Due to the nature of the episode, several explicit references are made to the Olympic Games. When Jim starts the Office Olympics by lighting the "Torch", he hums "Olympic Fanfare and Theme" by Leo Arnaud and John Williams, one of the themes for the 1984 Summer Olympic games. When the games are finished, the employees play a recording of "The Star-Spangled Banner".

==Reception==
"Office Olympics" originally aired on NBC in the United States on October 4, 2005. The episode was viewed by 8.3 million viewers and received a 3.9 rating/9% share among adults between the ages of 18 and 49. This means that it was seen by 3.9% of all 18- to 49-year-olds, and 9% of all 18- to 49-year-olds watching television at the time of the broadcast. An encore presentation of the episode, on April 25, 2006, received 1.8 rating/6% share and was viewed by over 4.3 million viewers.

"Office Olympics" received mostly positive reviews. Michael Sciannamea of TV Squad wrote that "The Office has turned the corner into separating itself from the British version." Sciannamea went on to say that "although Michael still garners the most attention, the other characters are beginning to break out." His only criticism of the episode was that "Dwight is too creepy", Sciannamea suggested that the writers "tone down his insanity a bit". "Miss Alli" of Television Without Pity graded the episode with an "A−". Erik Adams of The A.V. Club awarded the episode an "A" and called it the show's "first truly classic episode", due to the added "verve" of both plots. Adams praised the way the main story and Jim and Pam's stories were intercut with each other, so that both could play off of each other; he wrote that "Michael Schur’s a great writer, and Paul Feig knows how to let superb comedic performances flow from his actors, but the stitch-up job here makes the two halves of the episodes complementary when they could’ve rocketed in opposite directions and ripped 'Office Olympics' apart."
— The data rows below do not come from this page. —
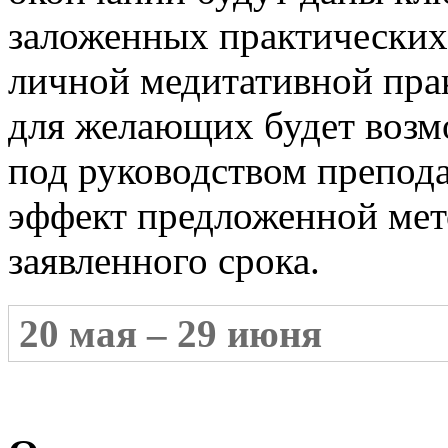
заложенных практических
личной медитативной прак
для желающих будет возм
под руководством препода
эффект предложенной мет
заявленного срока.
20 мая – 29 июня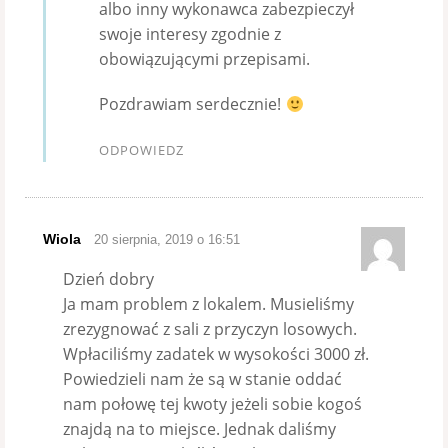
albo inny wykonawca zabezpieczył
swoje interesy zgodnie z
obowiązującymi przepisami.
Pozdrawiam serdecznie!
ODPOWIEDZ
Wiola
20 sierpnia, 2019 o 16:51
Dzień dobry
Ja mam problem z lokalem. Musieliśmy
zrezygnować z sali z przyczyn losowych.
Wpłaciliśmy zadatek w wysokości 3000 zł.
Powiedzieli nam że są w stanie oddać
nam połowę tej kwoty jeżeli sobie kogoś
znajdą na to miejsce. Jednak daliśmy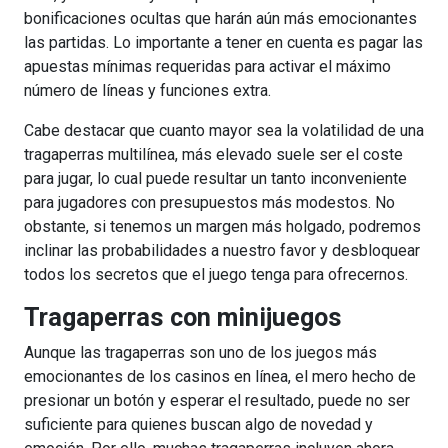
bonificaciones ocultas que harán aún más emocionantes
las partidas. Lo importante a tener en cuenta es pagar las
apuestas mínimas requeridas para activar el máximo
número de líneas y funciones extra.
Cabe destacar que cuanto mayor sea la volatilidad de una
tragaperras multilínea, más elevado suele ser el coste
para jugar, lo cual puede resultar un tanto inconveniente
para jugadores con presupuestos más modestos. No
obstante, si tenemos un margen más holgado, podremos
inclinar las probabilidades a nuestro favor y desbloquear
todos los secretos que el juego tenga para ofrecernos.
Tragaperras con minijuegos
Aunque las tragaperras son uno de los juegos más
emocionantes de los casinos en línea, el mero hecho de
presionar un botón y esperar el resultado, puede no ser
suficiente para quienes buscan algo de novedad y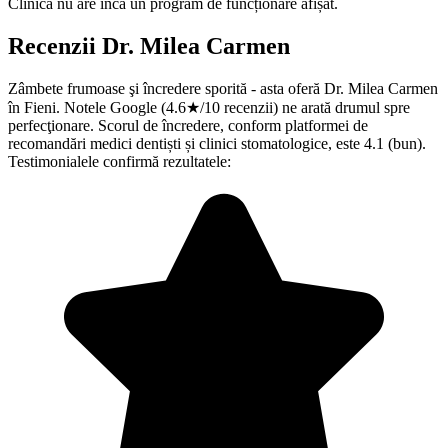
Clinica nu are încă un program de funcționare afișat.
Recenzii
Dr. Milea Carmen
Zâmbete frumoase şi încredere sporită - asta oferă Dr. Milea Carmen
în Fieni. Notele Google (4.6★/10 recenzii) ne arată drumul spre
perfecţionare. Scorul de încredere, conform platformei de
recomandări medici dentiști și clinici stomatologice, este 4.1 (bun).
Testimonialele confirmă rezultatele: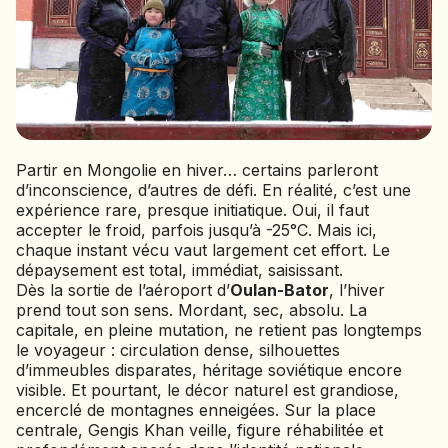
BOLIVIE
BOSNIE-HERZÉGOVINE
BOTSWANA
BRÉSIL
BURUNDI
CAMBODGE
Partir en Mongolie en hiver… certains parleront
d’inconscience, d’autres de défi. En réalité, c’est une
CAP VERT
expérience rare, presque initiatique. Oui, il faut
CHILI
accepter le froid, parfois jusqu’à -25°C. Mais ici,
CHINE
chaque instant vécu vaut largement cet effort. Le
CHYPRE
dépaysement est total, immédiat, saisissant.
Dès la sortie de l’aéroport d’
Oulan-Bator
, l’hiver
COLOMBIE
prend tout son sens. Mordant, sec, absolu. La
CORÉE DU SUD
capitale, en pleine mutation, ne retient pas longtemps
COSTA RICA
le voyageur : circulation dense, silhouettes
CÔTE D'IVOIRE
d’immeubles disparates, héritage soviétique encore
visible. Et pourtant, le décor naturel est grandiose,
DJIBOUTI
encerclé de montagnes enneigées. Sur la place
centrale, Gengis Khan veille, figure réhabilitée et
EGYPTE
Entertainment Weekly named Dwight's line comparing his relationship with Michael to Mozart and Butch Cassidy as one of "TV's funniest lines" for the week ending October 10, 2005. When Pam tries to get Angela to play the games with her fellow employees, Angela cattily reveals that she plays a game called "Pam Pong", where she counts how many times Jim goes to talk to Pam at her reception desk. Pop punk band Sweet Diss and the Comebacks later named one of their songs—a "[Pam] Beesly tribute"—after the game.